The program revealed the true depth of the obstacles these patients face every day.  “Having those snapshots into their lives solidified how much of health care we don't see in the interactions we have with patients in clinic, and how much people have to navigate on their own,” Goo said.

Every encounter further grounded the team in compassion. “You begin to appreciate not just their challenges, but also their resources, strengths, and resilience. You start to see them as real people and more than just another case. It's more satisfying and fulfilling to take care of people when you see them as people, and not as a particularly difficult case,” Eisenson said. “It builds trust, mutual regard and even affection.”

The teams didn’t just get to know the patients; they bonded with family members, neighbors, and pets. “When you see them in the home with a family member, you can recognize the importance of that family member, and you can congratulate them on the work they're doing, and you can reinforce what they're doing,” Eisenson said. 

Dr. Eisenson and medical student caring for a patient.

Visits lasted up to an hour, and that time was a luxury. “We’re not on the same production line as the one in the office, and we don’t spend the day apologizing for being behind,” Eisenson said.
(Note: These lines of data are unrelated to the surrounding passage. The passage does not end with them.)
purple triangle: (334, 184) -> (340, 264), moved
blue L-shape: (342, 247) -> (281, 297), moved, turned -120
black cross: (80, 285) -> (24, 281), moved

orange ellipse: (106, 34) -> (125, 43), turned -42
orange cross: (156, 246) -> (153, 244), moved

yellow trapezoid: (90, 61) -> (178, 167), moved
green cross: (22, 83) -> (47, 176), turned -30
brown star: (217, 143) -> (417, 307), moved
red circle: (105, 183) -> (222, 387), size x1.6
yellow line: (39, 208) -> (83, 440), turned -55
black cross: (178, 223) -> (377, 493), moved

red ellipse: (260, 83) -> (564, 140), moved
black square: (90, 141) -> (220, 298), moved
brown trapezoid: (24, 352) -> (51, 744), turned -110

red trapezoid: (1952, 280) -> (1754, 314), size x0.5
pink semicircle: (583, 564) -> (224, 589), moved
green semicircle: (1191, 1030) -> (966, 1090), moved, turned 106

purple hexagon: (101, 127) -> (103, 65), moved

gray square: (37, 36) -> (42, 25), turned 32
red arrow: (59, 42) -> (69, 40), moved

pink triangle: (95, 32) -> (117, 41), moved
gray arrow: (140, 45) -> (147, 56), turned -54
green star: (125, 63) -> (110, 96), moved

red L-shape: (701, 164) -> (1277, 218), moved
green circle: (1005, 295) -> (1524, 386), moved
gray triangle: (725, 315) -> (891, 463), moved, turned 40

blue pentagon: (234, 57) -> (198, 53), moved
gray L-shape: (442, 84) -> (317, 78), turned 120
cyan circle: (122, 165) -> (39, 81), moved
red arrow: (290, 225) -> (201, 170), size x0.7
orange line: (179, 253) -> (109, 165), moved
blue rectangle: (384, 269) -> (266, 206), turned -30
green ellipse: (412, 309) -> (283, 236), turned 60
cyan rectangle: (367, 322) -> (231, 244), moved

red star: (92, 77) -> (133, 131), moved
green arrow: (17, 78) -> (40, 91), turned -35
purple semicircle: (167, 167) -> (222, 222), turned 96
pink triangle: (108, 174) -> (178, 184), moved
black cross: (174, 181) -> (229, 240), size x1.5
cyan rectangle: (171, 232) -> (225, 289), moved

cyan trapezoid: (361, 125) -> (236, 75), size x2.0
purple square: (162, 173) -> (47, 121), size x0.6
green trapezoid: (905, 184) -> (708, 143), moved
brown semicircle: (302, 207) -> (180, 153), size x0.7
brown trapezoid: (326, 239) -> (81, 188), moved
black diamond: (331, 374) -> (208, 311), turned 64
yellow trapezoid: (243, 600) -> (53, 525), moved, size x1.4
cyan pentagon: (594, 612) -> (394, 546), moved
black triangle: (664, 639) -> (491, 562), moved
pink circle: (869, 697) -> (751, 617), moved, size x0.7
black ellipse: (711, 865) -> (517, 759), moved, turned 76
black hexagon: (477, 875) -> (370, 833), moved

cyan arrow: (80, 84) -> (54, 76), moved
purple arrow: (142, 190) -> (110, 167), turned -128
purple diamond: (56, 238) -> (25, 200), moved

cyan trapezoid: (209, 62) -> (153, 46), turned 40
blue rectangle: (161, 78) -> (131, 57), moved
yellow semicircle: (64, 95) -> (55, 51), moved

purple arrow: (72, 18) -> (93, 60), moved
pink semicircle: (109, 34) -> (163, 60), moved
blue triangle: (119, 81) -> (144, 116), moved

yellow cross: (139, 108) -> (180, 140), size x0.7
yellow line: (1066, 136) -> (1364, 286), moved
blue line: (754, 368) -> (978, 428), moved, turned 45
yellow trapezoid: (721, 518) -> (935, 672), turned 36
This relaxed environment gave students the space to gain a better understanding of their patients and their past experiences, which helped them develop more informed and personalized treatment plans.

“We had to recognize the mental load the patients were carrying from the trauma of chronic illness, acknowledge how past traumas affected their ability to manage current health conditions, and cope with new diagnoses, to see how we could help and make things as straightforward and feasible for them as possible,” Goo said.